TASK DETAILS - Among the records, how many lines contain "modèles"? Only the number is needed.

-------- PROVIDED MATERIAL --------

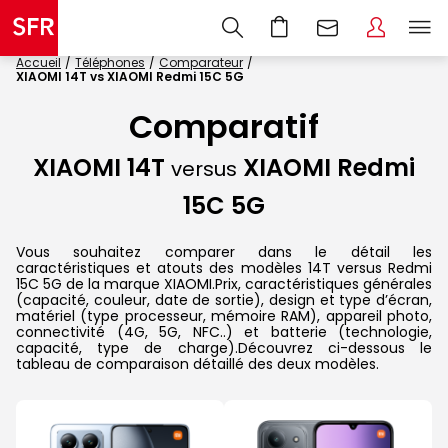
Accueil
Téléphones
Comparateur
XIAOMI 14T vs XIAOMI Redmi 15C 5G
Comparatif
XIAOMI 14T
XIAOMI Redmi
versus
15C 5G
Vous souhaitez comparer dans le détail les
caractéristiques et atouts des modèles 14T versus Redmi
15C 5G de la marque XIAOMI.Prix, caractéristiques générales
(capacité, couleur, date de sortie), design et type d’écran,
matériel (type processeur, mémoire RAM), appareil photo,
connectivité (4G, 5G, NFC..) et batterie (technologie,
capacité, type de charge).Découvrez ci-dessous le
tableau de comparaison détaillé des deux modèles.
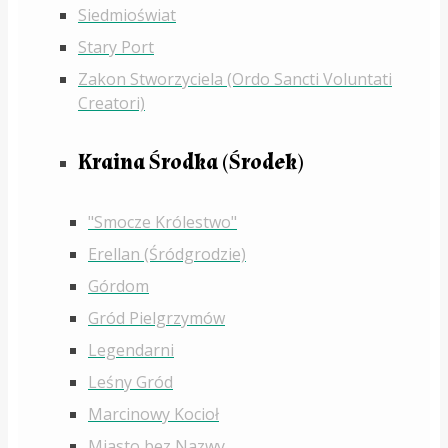
Siedmioświat
Stary Port
Zakon Stworzyciela (Ordo Sancti Voluntati
Creatori)
Kraina Środka (Środek)
"Smocze Królestwo"
Erellan (Śródgrodzie)
Górdom
Gród Pielgrzymów
Legendarni
Leśny Gród
Marcinowy Kocioł
Miasto bez Nazwy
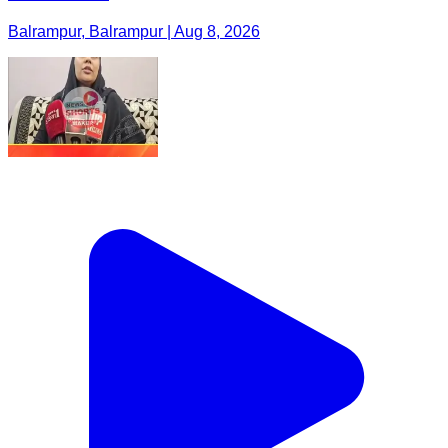
Balrampur, Balrampur | Aug 8, 2026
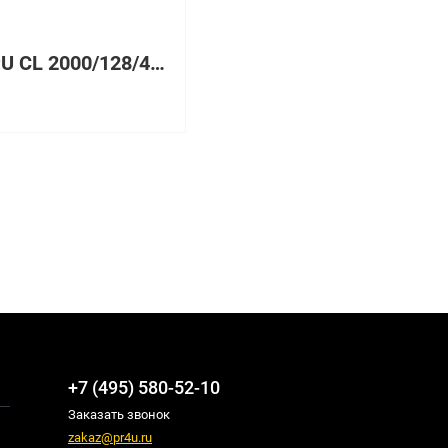
205 CPU CL 2000/128/400, 128 Мб PC2100 ECC DDR SDRAM UDIMM, HDD 40Gb IDE, Gigabit Ethernet, Tower
+7 (495) 580-52-10
Заказать звонок
zakaz@pr4u.ru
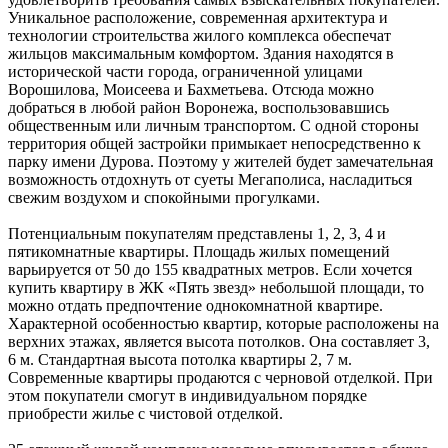
Уникальное расположение, современная архитектура и
технологии строительства жилого комплекса обеспечат
жильцов максимальным комфортом. Здания находятся в
исторической части города, ограниченной улицами
Ворошилова, Моисеева и Бахметьева. Отсюда можно
добраться в любой район Воронежа, воспользовавшись
общественным или личным транспортом. С одной стороны
территория общей застройки примыкает непосредственно к
парку имени Дурова. Поэтому у жителей будет замечательная
возможность отдохнуть от суеты Мегаполиса, насладиться
свежим воздухом и спокойными прогулками.
Потенциальным покупателям представлены 1, 2, 3, 4 и
пятикомнатные квартиры. Площадь жилых помещений
варьируется от 50 до 155 квадратных метров. Если хочется
купить квартиру в ЖК «Пять звезд» небольшой площади, то
можно отдать предпочтение однокомнатной квартире.
Характерной особенностью квартир, которые расположены на
верхних этажах, является высота потолков. Она составляет 3,
6 м. Стандартная высота потолка квартиры 2, 7 м.
Современные квартиры продаются с черновой отделкой. При
этом покупатели смогут в индивидуальном порядке
приобрести жилье с чистовой отделкой.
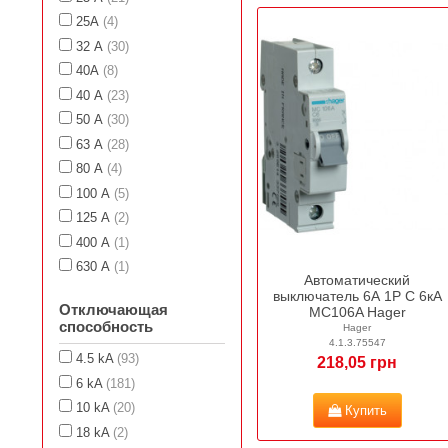
25А
(4)
32 А
(30)
40А
(8)
40 А
(23)
50 А
(30)
63 А
(28)
80 А
(4)
100 А
(5)
125 А
(2)
400 А
(1)
630 А
(1)
Автоматический
выключатель 6А 1P С 6кА
Отключающая
MC106A Hager
способность
Hager
4.1.3.75547
4.5 kA
(93)
218,05 грн
6 kA
(181)
10 kA
(20)
Купить
18 kA
(2)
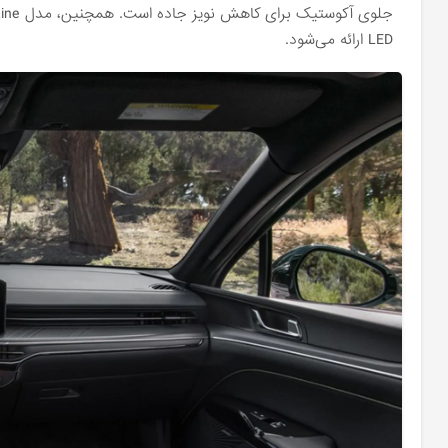
LED ارائه می‌شود.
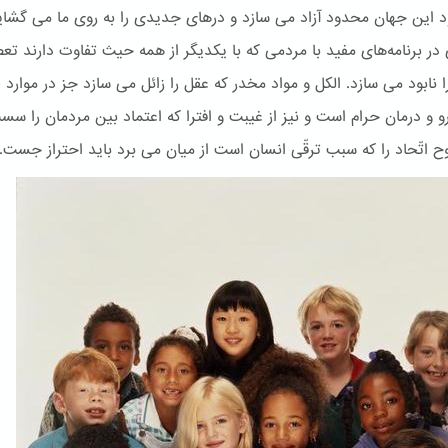
یود این جهان محدود آزاد می سازد و درهای جدیدی را به روی ما می گشای
در برنامه‌های مفید با مردمی که با یکدیگر از همه حیث تفاوت دارند تعص
ا نابود می سازد. الكل و مواد مخدر که عقل را زائل می سازد جز در موارد ل
رو و درمان حرام است و نیز از غیبت و افترا که اعتماد بین مردمان را س
وح اتّحاد را که سبب ترقّی انسان است از میان می برد باید احتراز جست.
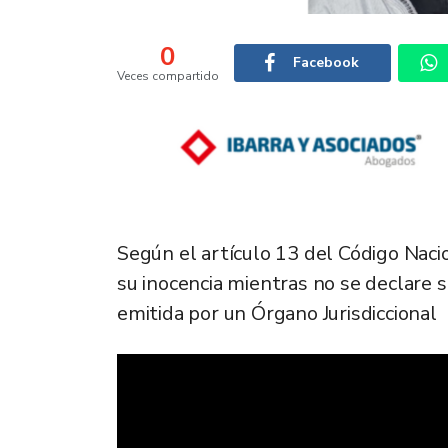
0
Facebook
Veces compartido
Según el artículo 13 del Código Nac
su inocencia mientras no se declare 
emitida por un Órgano Jurisdiccional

--------

ANSWER SPACE - 2